3 Still in the box : UNOPENED
4 File box filler : RECIPES
5 Blanc who voiced Bugs Bunny : MEL
6 Conglomerate : AMASS
7 Mr. or Mrs. : TITLE
8 Forbidding : STERN
9 Queen guitarist Brian May has one in astrophysics : PHD
10 Friend of Hamlet : HORATIO
11 Outs : ALIBIS
12 Place to hide a card, perhaps : SLEEVE
13 ___ Combs, Hall-of-Famer who played for the 1920s-’30s Yankees : EARLE
18 Other, in Oaxaca : OTRA
22 Benchmark : STANDARD
24 Surname of national security advisers under both Bush 43 and Obama : RICE
25 May birthstones : EMERALDS
26 Word with dark or graphic : … ARTS
27 Apprehend : NAB
31 Headrest for a couch napper, say : ARM
32 T, in an honor society’s name : TAU
33 Connections : INS
35 Slippery : EELY
36 Five to six feet high, roughly : EYE LEVEL
37 Quashes : ENDS
38 Gunpowder holder : KEG
39 Turns the dial (to), say : TUNES IN
40 Dazed states : STUPORS
41 Chastise in no uncertain terms : YELL AT
42 Like some football kicks : ONSIDE
44 Over the horizon : AFAR
45 Products of some orchards : PEARS
46 Sped-up part of a contest commercial : RULES
47 Avoid : EVADE
48 Ed of “Elf” : ASNER
53 Excessively : TOO
55 Molecule with A, C, T and G : DNA
56 Green branch, for short : EPA
57 Big quarrel : ROW

8 thoughts on “0717-19 NY Times Crossword 17 Jul 19, Wednesday”

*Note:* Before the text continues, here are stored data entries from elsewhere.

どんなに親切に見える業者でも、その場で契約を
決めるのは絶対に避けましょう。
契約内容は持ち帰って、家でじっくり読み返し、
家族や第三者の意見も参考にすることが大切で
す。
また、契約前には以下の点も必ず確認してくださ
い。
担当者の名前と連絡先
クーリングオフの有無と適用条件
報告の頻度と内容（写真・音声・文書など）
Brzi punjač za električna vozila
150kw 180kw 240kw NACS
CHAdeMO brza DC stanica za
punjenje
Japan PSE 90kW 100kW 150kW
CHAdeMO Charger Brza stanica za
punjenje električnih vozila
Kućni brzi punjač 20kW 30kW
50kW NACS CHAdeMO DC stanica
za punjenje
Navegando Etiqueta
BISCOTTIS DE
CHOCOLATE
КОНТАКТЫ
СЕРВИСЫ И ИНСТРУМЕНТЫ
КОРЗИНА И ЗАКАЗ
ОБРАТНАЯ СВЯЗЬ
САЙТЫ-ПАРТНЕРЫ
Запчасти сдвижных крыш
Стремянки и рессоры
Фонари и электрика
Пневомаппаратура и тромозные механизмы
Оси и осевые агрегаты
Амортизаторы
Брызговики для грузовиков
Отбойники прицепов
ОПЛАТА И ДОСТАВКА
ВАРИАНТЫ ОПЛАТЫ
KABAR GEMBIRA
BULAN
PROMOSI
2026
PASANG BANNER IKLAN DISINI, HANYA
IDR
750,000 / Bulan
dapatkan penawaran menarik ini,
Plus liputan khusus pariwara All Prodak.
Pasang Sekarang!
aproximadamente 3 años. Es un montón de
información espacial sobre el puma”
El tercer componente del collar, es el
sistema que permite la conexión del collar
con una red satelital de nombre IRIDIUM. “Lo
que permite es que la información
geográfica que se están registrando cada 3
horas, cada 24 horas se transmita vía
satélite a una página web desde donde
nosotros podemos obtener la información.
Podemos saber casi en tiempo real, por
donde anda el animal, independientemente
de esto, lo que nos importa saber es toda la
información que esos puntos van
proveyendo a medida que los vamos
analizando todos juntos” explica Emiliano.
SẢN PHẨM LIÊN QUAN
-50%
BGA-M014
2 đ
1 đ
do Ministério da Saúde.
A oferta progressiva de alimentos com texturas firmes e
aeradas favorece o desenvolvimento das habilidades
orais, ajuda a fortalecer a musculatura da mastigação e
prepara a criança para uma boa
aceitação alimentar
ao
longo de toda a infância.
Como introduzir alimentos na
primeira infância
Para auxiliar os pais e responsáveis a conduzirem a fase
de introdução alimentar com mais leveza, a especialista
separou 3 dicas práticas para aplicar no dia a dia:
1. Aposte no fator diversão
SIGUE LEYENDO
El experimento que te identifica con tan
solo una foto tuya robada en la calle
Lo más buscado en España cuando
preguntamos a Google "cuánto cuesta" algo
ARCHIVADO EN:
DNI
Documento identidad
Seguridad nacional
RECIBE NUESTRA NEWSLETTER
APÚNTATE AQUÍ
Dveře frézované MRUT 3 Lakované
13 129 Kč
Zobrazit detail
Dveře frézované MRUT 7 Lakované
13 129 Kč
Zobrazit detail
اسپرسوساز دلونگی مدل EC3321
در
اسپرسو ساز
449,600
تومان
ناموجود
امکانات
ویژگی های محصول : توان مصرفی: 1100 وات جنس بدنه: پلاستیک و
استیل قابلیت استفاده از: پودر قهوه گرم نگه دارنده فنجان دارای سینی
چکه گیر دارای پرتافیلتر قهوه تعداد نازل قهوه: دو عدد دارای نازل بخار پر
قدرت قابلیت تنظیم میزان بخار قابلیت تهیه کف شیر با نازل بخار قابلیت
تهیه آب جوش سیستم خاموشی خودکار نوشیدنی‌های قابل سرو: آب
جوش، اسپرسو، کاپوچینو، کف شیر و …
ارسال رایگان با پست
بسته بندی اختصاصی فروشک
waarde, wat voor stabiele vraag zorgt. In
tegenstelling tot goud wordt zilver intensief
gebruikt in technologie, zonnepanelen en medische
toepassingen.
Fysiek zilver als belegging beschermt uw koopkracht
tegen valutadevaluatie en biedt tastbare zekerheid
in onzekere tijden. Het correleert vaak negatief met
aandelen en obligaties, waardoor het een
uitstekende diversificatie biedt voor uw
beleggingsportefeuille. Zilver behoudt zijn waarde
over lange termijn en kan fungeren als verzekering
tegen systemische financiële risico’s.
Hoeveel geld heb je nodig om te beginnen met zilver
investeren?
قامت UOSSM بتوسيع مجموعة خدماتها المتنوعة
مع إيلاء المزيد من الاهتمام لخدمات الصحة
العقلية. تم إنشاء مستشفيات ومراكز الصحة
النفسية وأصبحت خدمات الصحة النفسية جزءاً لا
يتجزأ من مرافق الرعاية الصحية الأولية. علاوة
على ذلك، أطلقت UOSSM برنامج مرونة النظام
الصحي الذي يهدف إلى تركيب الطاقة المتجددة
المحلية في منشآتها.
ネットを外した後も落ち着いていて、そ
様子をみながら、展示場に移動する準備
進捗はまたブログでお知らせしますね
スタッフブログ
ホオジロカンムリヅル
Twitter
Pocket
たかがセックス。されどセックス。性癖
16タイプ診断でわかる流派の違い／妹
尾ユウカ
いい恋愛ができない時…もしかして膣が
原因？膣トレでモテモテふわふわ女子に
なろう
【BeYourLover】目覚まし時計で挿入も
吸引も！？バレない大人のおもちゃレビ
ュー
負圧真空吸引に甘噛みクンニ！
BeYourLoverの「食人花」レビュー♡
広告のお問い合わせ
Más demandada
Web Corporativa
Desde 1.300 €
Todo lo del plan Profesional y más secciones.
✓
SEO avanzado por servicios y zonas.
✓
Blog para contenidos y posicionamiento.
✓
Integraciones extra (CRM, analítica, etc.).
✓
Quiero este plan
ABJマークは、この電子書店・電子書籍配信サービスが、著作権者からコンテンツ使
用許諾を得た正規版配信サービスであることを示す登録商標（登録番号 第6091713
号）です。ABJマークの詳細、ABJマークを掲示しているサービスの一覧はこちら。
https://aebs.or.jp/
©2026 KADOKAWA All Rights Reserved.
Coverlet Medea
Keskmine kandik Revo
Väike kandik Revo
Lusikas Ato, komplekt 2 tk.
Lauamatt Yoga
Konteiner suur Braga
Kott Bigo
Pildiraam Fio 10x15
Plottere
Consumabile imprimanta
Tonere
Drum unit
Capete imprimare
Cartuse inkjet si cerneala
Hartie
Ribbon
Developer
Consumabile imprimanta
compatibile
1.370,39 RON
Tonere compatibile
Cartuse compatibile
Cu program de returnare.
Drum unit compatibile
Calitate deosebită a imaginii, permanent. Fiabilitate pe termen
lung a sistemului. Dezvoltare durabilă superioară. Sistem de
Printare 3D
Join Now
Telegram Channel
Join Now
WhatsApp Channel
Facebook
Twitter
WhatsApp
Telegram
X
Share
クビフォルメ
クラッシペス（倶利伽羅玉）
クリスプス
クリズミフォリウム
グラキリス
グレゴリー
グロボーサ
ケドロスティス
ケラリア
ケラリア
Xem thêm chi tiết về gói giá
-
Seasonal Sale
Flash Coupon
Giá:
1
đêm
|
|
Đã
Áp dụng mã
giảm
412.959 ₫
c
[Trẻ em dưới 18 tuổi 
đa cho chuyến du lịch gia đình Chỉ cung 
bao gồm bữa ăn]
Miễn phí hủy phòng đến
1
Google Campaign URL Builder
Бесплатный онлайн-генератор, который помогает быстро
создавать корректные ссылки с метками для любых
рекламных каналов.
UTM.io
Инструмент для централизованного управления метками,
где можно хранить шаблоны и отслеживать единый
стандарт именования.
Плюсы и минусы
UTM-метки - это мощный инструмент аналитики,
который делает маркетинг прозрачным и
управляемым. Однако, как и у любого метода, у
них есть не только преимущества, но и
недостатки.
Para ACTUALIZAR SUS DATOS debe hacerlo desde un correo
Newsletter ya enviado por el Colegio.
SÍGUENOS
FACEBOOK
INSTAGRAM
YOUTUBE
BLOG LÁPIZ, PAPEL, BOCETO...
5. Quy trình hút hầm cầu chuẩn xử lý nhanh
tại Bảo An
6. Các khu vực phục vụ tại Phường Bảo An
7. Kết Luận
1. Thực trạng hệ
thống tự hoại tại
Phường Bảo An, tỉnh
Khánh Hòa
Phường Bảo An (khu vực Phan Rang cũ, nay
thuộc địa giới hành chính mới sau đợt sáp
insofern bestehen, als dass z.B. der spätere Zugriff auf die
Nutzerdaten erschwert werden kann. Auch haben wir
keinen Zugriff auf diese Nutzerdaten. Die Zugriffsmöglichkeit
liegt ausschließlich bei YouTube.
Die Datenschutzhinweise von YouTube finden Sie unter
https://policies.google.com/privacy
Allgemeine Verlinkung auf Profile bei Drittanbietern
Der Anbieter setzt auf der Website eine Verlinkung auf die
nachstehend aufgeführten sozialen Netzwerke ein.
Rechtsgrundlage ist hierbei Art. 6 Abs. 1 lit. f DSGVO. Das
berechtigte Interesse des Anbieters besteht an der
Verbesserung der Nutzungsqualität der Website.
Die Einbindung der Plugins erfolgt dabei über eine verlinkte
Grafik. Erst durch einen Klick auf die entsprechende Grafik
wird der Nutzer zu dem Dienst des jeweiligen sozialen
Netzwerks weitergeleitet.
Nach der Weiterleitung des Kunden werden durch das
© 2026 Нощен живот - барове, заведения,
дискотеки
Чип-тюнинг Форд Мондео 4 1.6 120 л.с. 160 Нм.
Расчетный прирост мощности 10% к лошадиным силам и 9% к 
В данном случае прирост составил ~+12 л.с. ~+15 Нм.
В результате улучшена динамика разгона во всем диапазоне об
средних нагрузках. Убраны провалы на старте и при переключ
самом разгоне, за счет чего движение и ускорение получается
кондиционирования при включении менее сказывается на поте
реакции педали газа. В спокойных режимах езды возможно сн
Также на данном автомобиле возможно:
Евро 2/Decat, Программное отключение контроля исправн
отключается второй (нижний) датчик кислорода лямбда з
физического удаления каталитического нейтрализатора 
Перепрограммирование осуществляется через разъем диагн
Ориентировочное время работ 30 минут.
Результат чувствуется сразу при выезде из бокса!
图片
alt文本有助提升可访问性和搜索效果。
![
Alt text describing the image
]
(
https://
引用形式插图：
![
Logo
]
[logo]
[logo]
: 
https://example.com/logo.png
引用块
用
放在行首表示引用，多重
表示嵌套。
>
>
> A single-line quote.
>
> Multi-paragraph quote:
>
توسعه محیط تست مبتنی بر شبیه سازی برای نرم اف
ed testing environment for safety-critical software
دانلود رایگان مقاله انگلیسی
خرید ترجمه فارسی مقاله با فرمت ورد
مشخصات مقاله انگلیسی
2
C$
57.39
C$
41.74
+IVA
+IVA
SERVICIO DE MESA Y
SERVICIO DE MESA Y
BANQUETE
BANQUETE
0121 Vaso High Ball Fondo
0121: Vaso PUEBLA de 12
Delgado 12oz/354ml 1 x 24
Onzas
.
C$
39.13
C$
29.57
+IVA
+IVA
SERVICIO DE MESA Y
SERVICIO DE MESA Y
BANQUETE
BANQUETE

  1. This was a smooth solve for me with no errors. I really liked the theme. It was enjoyable to detach a little and watch the entries form up into unexpected words. An excellent puzzle overall.

  2. 11:10, no errors. One major erasure entering AT NINE before NINE AM.
    @Jack: it seems that sometimes we are in sync with the setter, and sometimes not.